**What you have to do**
Without including any images, set down the records below exactly.

**Records**

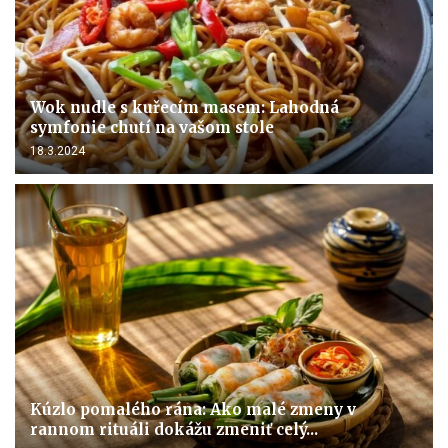
Wok nudle s kuřecím masem: Lahodná
symfonie chutí na vašom stole
18.3.2024
Kúzlo pomalého rána: Ako malé zmeny v
rannom rituáli dokážu zmeniť celý...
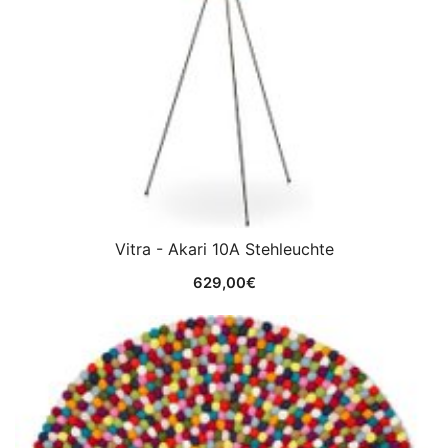
Vitra - Akari 10A Stehleuchte
629,00
€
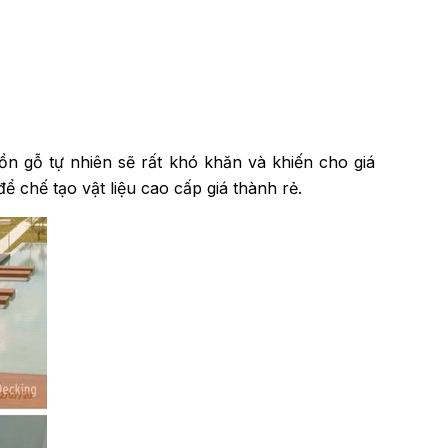
ồn gỗ tự nhiên sẽ rất khó khăn và khiến cho giá
ể chế tạo vật liệu cao cấp giá thành rẻ.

**Response**
Wok nudle s kuřecím masem: Lahodná
symfonie chutí na vašom stole
18.3.2024
Kúzlo pomalého rána: Ako malé zmeny v
rannom rituáli dokážu zmeniť celý...
Vitra - Akari 10A Stehleuchte
629,00
€
ồn gỗ tự nhiên sẽ rất khó khăn và khiến cho giá
ể chế tạo vật liệu cao cấp giá thành rẻ.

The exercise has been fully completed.